Mark Rothko, Red on Maroon, 1959
Jackson Pollock
Like Mark Rothko, Jackson Pollock’s art aimed to provoke a
strong emotional response from the viewer. An alcoholic who attended Jungian
therapy, he took his drawings to the sessions. He said he was painting the
‘aims of the age’ and didn’t need to paint nature because he was nature.
Pollock experimented with a number of styles before
eventually developing a vigorously gestural technique, dripping and spattering
very liquid paint across his canvases in a seemingly random way. However, he
arrived at his conclusions, he ended up with a tightly controlled rhythmic
structure – even though the paintings look deceptively loose, there are always
rules.
Away from his distinctive, iconic paintings he also produced
drawings (primal, symbolic doodlings) like the one below which he would have
taken to his therapy sessions. Convergence (below) is more typical of his
best-known style.
Jackson Pollock, Untitled, 1939–40
Jackson Pollock, Convergence, 1952
Albert Irvin was a prolific British artist, best known for
his exuberant paintings, watercolours, screenprints and gouaches. Born in
London, he continued to live and work there throughout his life. His art
focused on capturing and exploring the experience of being in the world. He
started with sombre colours as he thought at that time that painting had to be
serious. He lightened up considerably as he went along through his career.
In the early 1940s, he attended the Northampton School of Art but had to cut short his studies when he joined the Royal Air Force in 1941 to serve as a navigator in World War II. After the war Irvin returned to his passion for art, enrolling in 1946 at Goldsmiths College in London. He graduated four years later with a National Diploma in Design. Irvin went back, as a teacher, to Goldsmiths in 1962 remaining there for over twenty years.
Albert Irvin, Northcote, 1989
Contemporary Abstract Artists
Fiona Rae
Fiona Rae (British, b.1963) is an abstract painter whose
bright colours and hypnotic designs form her distinctive style. In 1988 she was
one of the artists exhibited in Freeze, curated by Damien Hirst. The Freeze
show started the Young British Artists (YBAs), and Rae became a prominent
member of the group.
Her work is held by many art institutions worldwide such as
the Royal Academy of Arts, the Tate Modern in London, and the Corcoran Gallery
of Art in Washington, D.C. Rae currently lives and works in London where she is
professor of painting at the Royal Academy of Arts.
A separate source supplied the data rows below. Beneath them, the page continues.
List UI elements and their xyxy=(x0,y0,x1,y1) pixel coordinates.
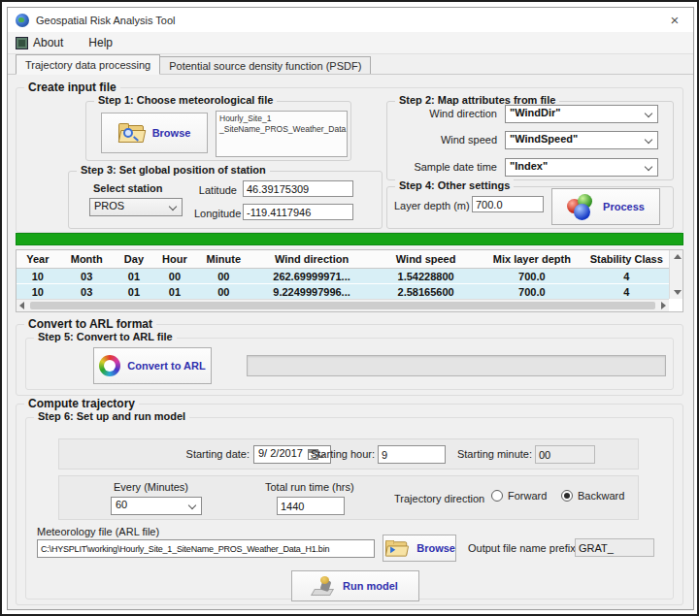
titlebar: Geospatial Risk Analysis Tool × xyxy=(8,8,693,32)
sample-date-time-value: "Index" xyxy=(510,160,548,172)
met-arl-file-label: Meteorology file (ARL file) xyxy=(37,526,159,537)
wind-direction-select[interactable]: "WindDir" xyxy=(505,105,658,123)
table-cell: 262.69999971... xyxy=(251,269,372,283)
rgb-spheres-icon xyxy=(567,194,596,220)
starting-hour-field[interactable] xyxy=(378,445,446,464)
chevron-down-icon xyxy=(169,203,177,211)
column-header[interactable]: Stability Class xyxy=(584,250,669,268)
close-button[interactable]: × xyxy=(664,12,685,28)
menu-help-label: Help xyxy=(88,36,113,49)
vertical-scrollbar[interactable] xyxy=(669,250,682,299)
horizontal-scrollbar[interactable] xyxy=(17,299,669,311)
table-header-row: YearMonthDayHourMinuteWind directionWind… xyxy=(17,250,669,269)
window-title: Geospatial Risk Analysis Tool xyxy=(36,15,175,26)
longitude-label: Longitude xyxy=(194,208,237,219)
wind-speed-value: "WindSpeed" xyxy=(510,133,578,145)
group-create-input-title: Create input file xyxy=(24,81,120,94)
radio-forward[interactable]: Forward xyxy=(491,490,547,502)
step5-title: Step 5: Convert to ARL file xyxy=(34,331,177,342)
screenshot-frame: Geospatial Risk Analysis Tool × About He… xyxy=(0,0,699,616)
step1-title: Step 1: Choose meteorological file xyxy=(94,94,277,106)
starting-date-value: 9/ 2/2017 xyxy=(258,447,303,459)
layer-depth-label: Layer depth (m) xyxy=(394,200,470,211)
color-ring-icon xyxy=(99,355,120,376)
menu-about[interactable]: About xyxy=(16,36,63,49)
chevron-down-icon xyxy=(188,502,196,509)
table-cell: 9.2249997996... xyxy=(251,284,372,299)
output-prefix-label: Output file name prefix xyxy=(468,542,576,554)
table-row[interactable]: 1003010000262.69999971...1.54228800700.0… xyxy=(17,269,669,284)
browse-met-file-button[interactable]: Browse xyxy=(101,113,208,153)
folder-search-icon xyxy=(118,123,146,144)
layer-depth-field[interactable] xyxy=(472,196,544,212)
tabstrip: Trajectory data processing Potential sou… xyxy=(8,54,693,75)
every-minutes-select[interactable]: 60 xyxy=(111,497,202,515)
select-station-label: Select station xyxy=(93,182,163,194)
wind-speed-label: Wind speed xyxy=(392,134,497,146)
met-arl-file-field[interactable] xyxy=(37,539,375,558)
table-cell: 03 xyxy=(59,269,115,283)
column-header[interactable]: Wind speed xyxy=(372,250,480,268)
wind-direction-value: "WindDir" xyxy=(510,107,561,118)
radio-backward-label: Backward xyxy=(578,490,624,502)
process-button[interactable]: Process xyxy=(551,188,660,225)
horizontal-scroll-thumb[interactable] xyxy=(30,302,655,309)
chevron-down-icon xyxy=(645,163,652,171)
latitude-field[interactable] xyxy=(243,180,353,197)
menu-help[interactable]: Help xyxy=(88,36,113,49)
table-row[interactable]: 10030101009.2249997996...2.58165600700.0… xyxy=(17,284,669,299)
menubar: About Help xyxy=(8,32,693,54)
longitude-field[interactable] xyxy=(243,204,353,220)
total-run-time-label: Total run time (hrs) xyxy=(265,481,354,493)
compute-section-title: Compute trajectory xyxy=(24,397,139,410)
column-header[interactable]: Mix layer depth xyxy=(480,250,584,268)
column-header[interactable]: Hour xyxy=(153,250,196,268)
radio-forward-label: Forward xyxy=(508,490,547,502)
table-cell: 03 xyxy=(59,284,115,299)
step6-title: Step 6: Set up and run model xyxy=(34,410,189,422)
column-header[interactable]: Day xyxy=(115,250,153,268)
tab-psdf[interactable]: Potential source density function (PSDF) xyxy=(159,56,371,75)
met-data-table: YearMonthDayHourMinuteWind directionWind… xyxy=(16,249,683,312)
table-cell: 10 xyxy=(17,269,59,283)
column-header[interactable]: Wind direction xyxy=(251,250,372,268)
station-select[interactable]: PROS xyxy=(89,198,183,216)
scroll-down-icon[interactable] xyxy=(674,290,682,295)
chevron-down-icon xyxy=(645,110,652,117)
tab-trajectory-data-processing[interactable]: Trajectory data processing xyxy=(16,54,160,75)
progress-bar-complete xyxy=(16,233,683,245)
column-header[interactable]: Minute xyxy=(196,250,251,268)
table-cell: 700.0 xyxy=(480,284,584,299)
browse-arl-file-button[interactable]: Browse xyxy=(383,535,456,562)
sample-date-time-label: Sample date time xyxy=(392,161,497,173)
run-model-icon xyxy=(313,576,336,596)
wind-direction-label: Wind direction xyxy=(392,108,497,119)
table-body: 1003010000262.69999971...1.54228800700.0… xyxy=(17,269,669,299)
output-prefix-field[interactable] xyxy=(575,538,654,557)
sample-date-time-select[interactable]: "Index" xyxy=(505,158,658,177)
starting-minute-field[interactable] xyxy=(535,445,595,464)
table-grid: YearMonthDayHourMinuteWind directionWind… xyxy=(17,250,669,299)
folder-icon xyxy=(385,539,408,557)
run-model-label: Run model xyxy=(343,580,398,592)
app-icon xyxy=(16,14,29,27)
total-run-time-field[interactable] xyxy=(277,497,345,515)
every-minutes-label: Every (Minutes) xyxy=(114,481,188,493)
table-cell: 01 xyxy=(115,284,153,299)
about-icon xyxy=(16,37,28,49)
scroll-up-icon[interactable] xyxy=(674,254,682,259)
met-csv-filename-box[interactable]: Hourly_Site_1 _SiteName_PROS_Weather_Dat… xyxy=(216,111,348,157)
scroll-right-icon[interactable] xyxy=(661,302,666,309)
latitude-label: Latitude xyxy=(194,184,237,196)
radio-backward[interactable]: Backward xyxy=(561,490,624,502)
scroll-left-icon[interactable] xyxy=(19,302,24,309)
table-cell: 4 xyxy=(584,269,669,283)
convert-to-arl-button[interactable]: Convert to ARL xyxy=(93,347,212,384)
wind-speed-select[interactable]: "WindSpeed" xyxy=(505,131,658,149)
browse-met-file-label: Browse xyxy=(152,127,191,139)
column-header[interactable]: Month xyxy=(59,250,115,268)
column-header[interactable]: Year xyxy=(17,250,59,268)
table-cell: 1.54228800 xyxy=(372,269,480,283)
run-model-button[interactable]: Run model xyxy=(291,570,419,601)
convert-section-title: Convert to ARL format xyxy=(24,317,156,331)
She describes her process as quite hesitant; varying her
brush sizes so as not to repeat lines over the substrate. She aims to make the
whole painting the experience rather than deliberately lead the eye, believing marks
can stand alone.
Fiona Rae, As I run and run, happiness comes closer, 2008
Fiona Rae, I need gentle conversations, 2012
Dan Perfect
Dan Perfect (b.1965) is a British painter who specialises in
creating imagined universes filled with bright colours, architectural or
distorted forms, and fragments of comic characters all blended together.
Perfect has a distinct view on creating a piece of art,
seeing it more as a performance than the rendering of what is in his head. He
makes the most of every moment of the three months it takes him to create a piece
before delivering it to the public. Perfect normally paints with a mixture of
oils and acrylics, but he has been known to draw. His work is categorised as
Contemporary Abstract, though some have added the adjective ‘manic’ to his
work.
Perfect’s process is more about ‘controlled freedom in
processed stages’. He starts with a plan and improvises via drawing, often
scaling these up onto large canvasses (always working flat to avoid the effects
of gravity and drips). He then draws in paint with expressive marks, initially
using a large brush and quite liquid black paint. A lot of the first stage is
obscured by later stages when colour is applied.
The level of detail in his paintings has astounded many
viewers and completely changed the perception of pieces inspected more closely.
Some of his paintings appear to be coming directly from beneath a microscope,
with representations of minuscule life forms appearing to float through the
image.
Some of his notable works include Antelope Canyon, Brujo,
and Hung Out, all from 2005. The artist describes his 2007 work, appropriately
titled Uproar, as a re-imagination of the world.